$LYSAGHT / 9199 (LYSAGHT GALVANIZED STEEL BERHAD): An Undervalued Stock?
On February 22nd, a company released its quarterly report that may not be well-known due to its low market capitalization and profile. This company is $LYSAGHT / 9199 (LYSAGHT GALVANIZED STEEL BERHAD), a manufacturer of galvanized steel poles and masts in Malaysia. As of the closing price on February 23rd, the company's market capitalization stood at RM102.3 million. The latest Q4FY23 report shows the company achieving a new high record in net profit over 8 quarters, also marking the highest revenue and profit in the past 5 years.
1. Financial Performance
- Revenue reached RM23.3 million, a 46.22% increase year-over-year (YoY).
- Gross profit stood at RM6.61 million, showing a 50.03% YoY increase.
- Profit Before Tax (PBT) amounted to RM4.1 million, a 53.72% YoY increase.
- Profit After Tax (PAT) reached RM3.23 million, marking a 72.47% YoY increase due to higher Average Selling Price (ASP) of standard poles.
- Net Profit Margin stood at 13.85%, higher than the 11.74% in Q4FY22.
2. Balance Sheet Strength
- The company boasts total assets of RM186.21 million and total liabilities of only RM6.67 million, indicating a very healthy position.
- Notably, the company's cash position is strong, with RM94.94 million in cash and no borrowings. This cash represents about 92.8% of its market capitalization, translating to a cash per share of approximately RM2.28.
3. Cash Flow
- A positive free cash flow of RM15.77 million was reported.
4. Conclusion
- Upon considering the cash per share and EPS, the basic calculation suggests that the current share price may adequately reflect the company's value. The company achieved an EPS of 27.05 sen in FY23 and when adding with the cash per share, totaling RM2.55, which is a 3.66% discount of current share price. However, further research and calculations are necessary to determine the intrinsic value of the company.

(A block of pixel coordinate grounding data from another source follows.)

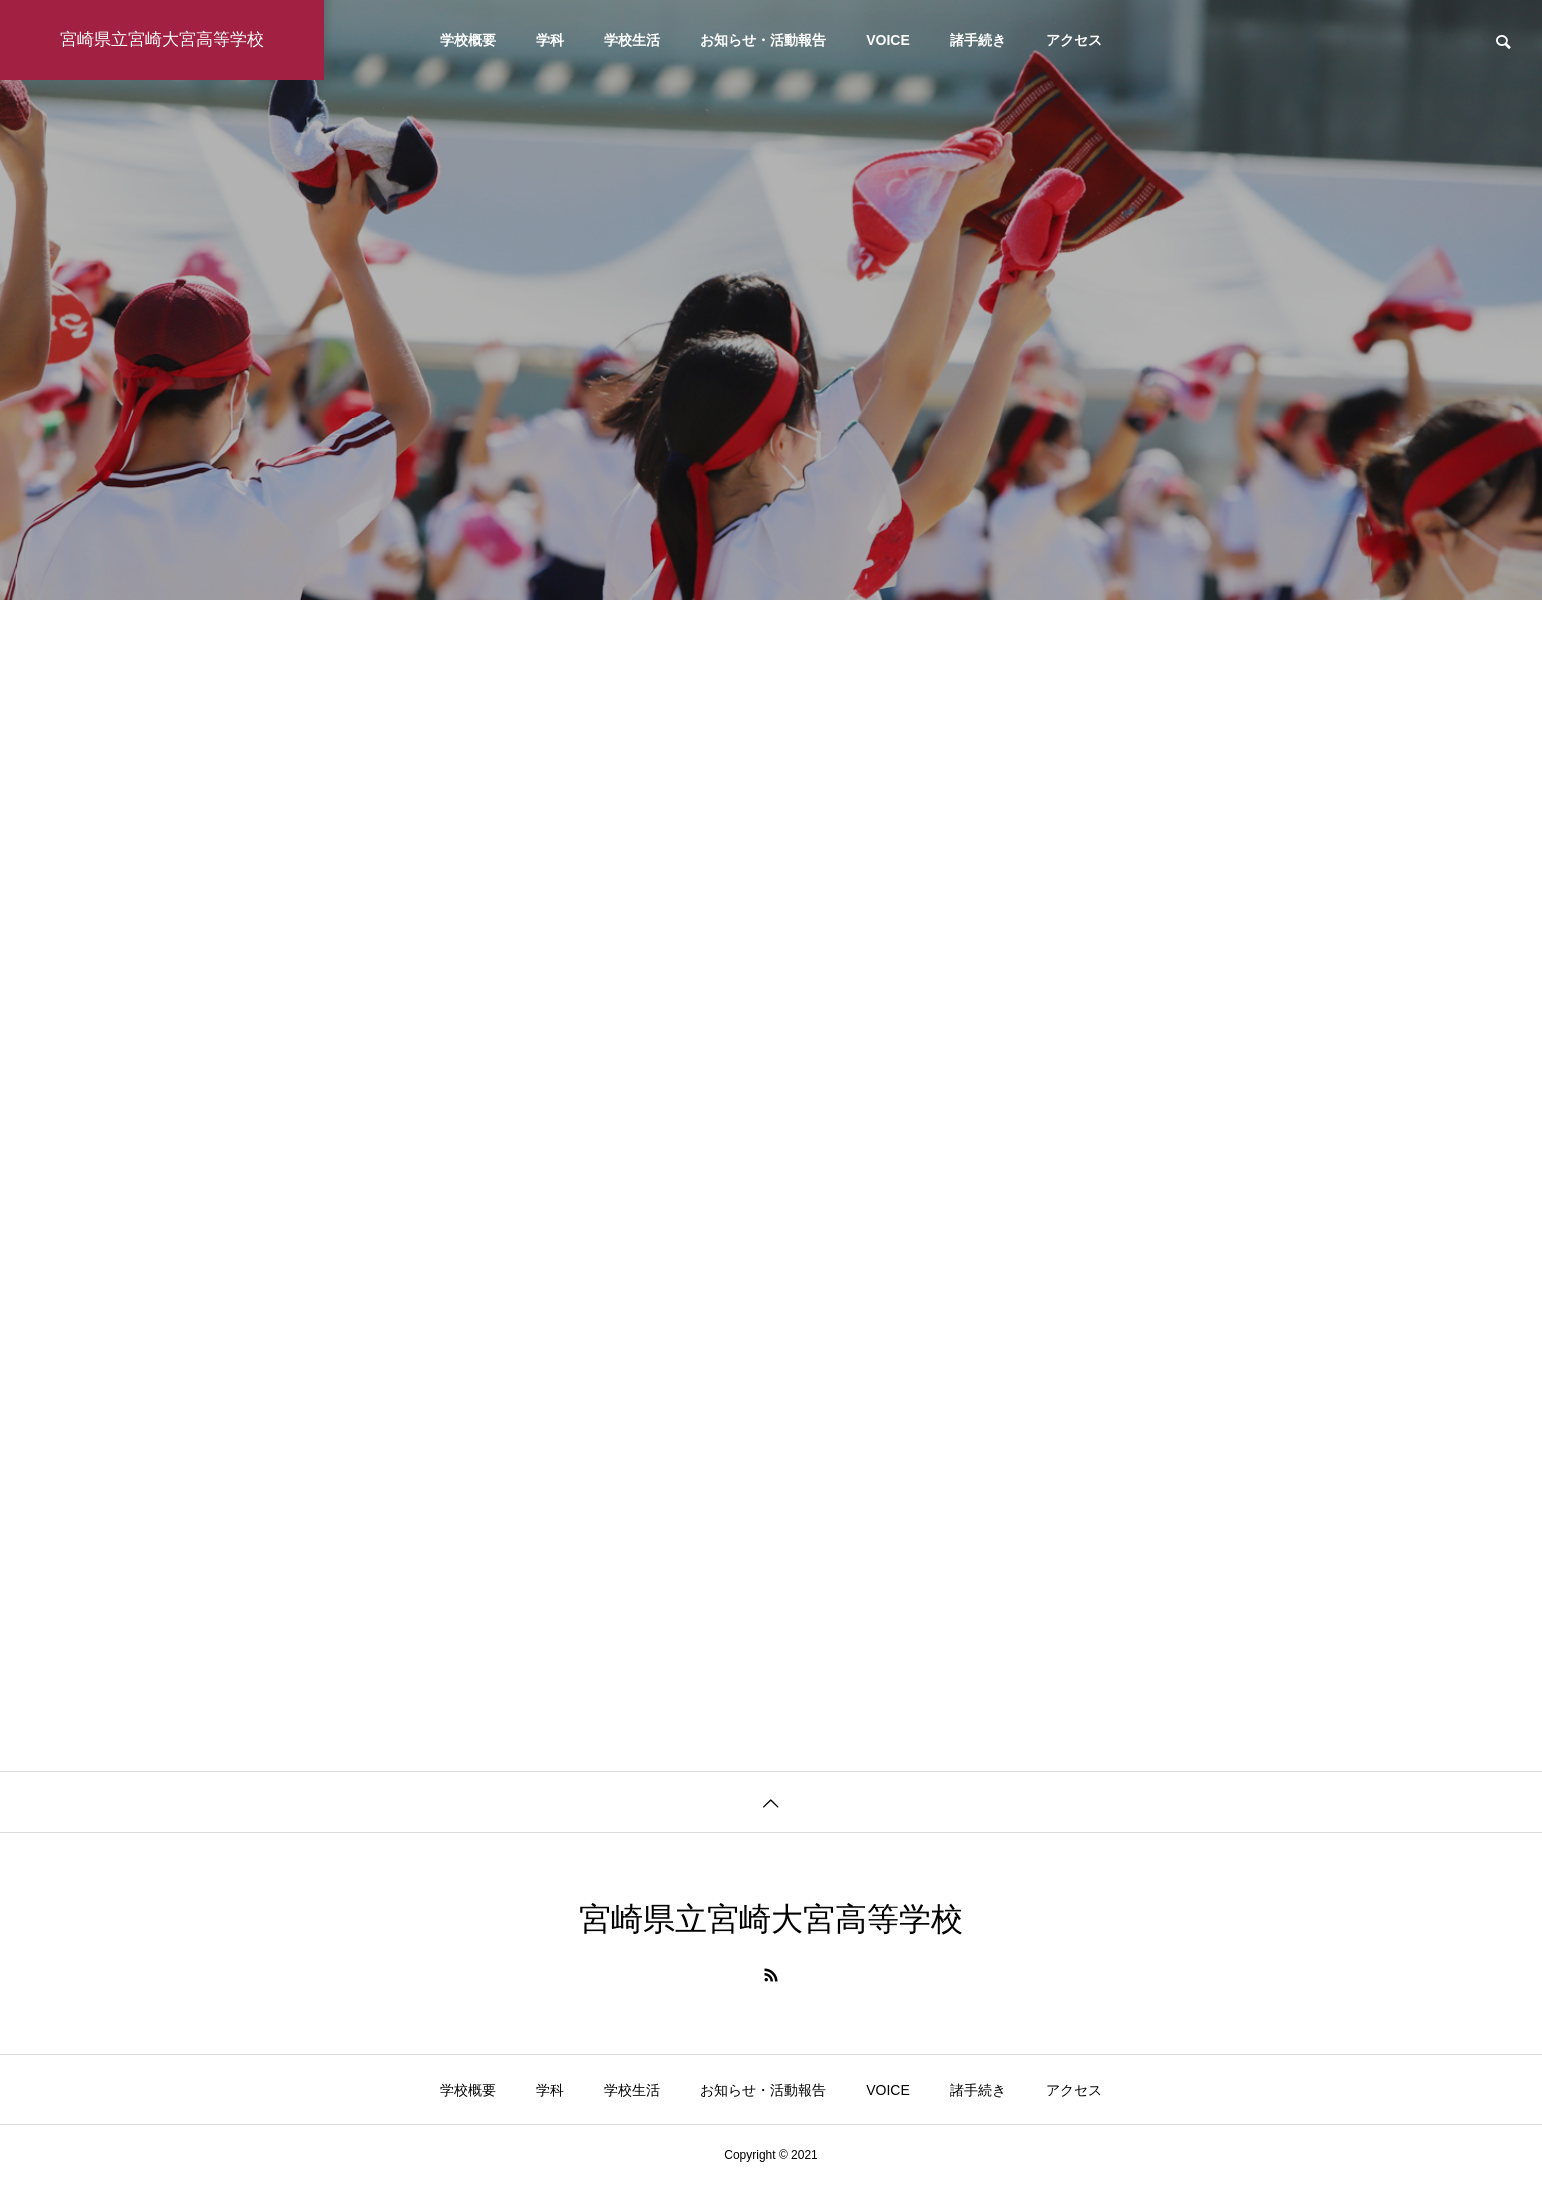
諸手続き (978, 40)
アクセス (1074, 40)
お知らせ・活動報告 (763, 40)
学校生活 (632, 40)
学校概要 (468, 40)
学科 (550, 40)
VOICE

- Despite these positive aspects, there are a few drawbacks to consider. The low trading volume and market cap are notable, along with a low dividend yield of 1.22% for FY23. Although the dividend payout remained the same as FY22 at RM0.03 but there is decreased in payout ratio. Additionally, volatility in commodities and crude oil prices could impact the company's margins.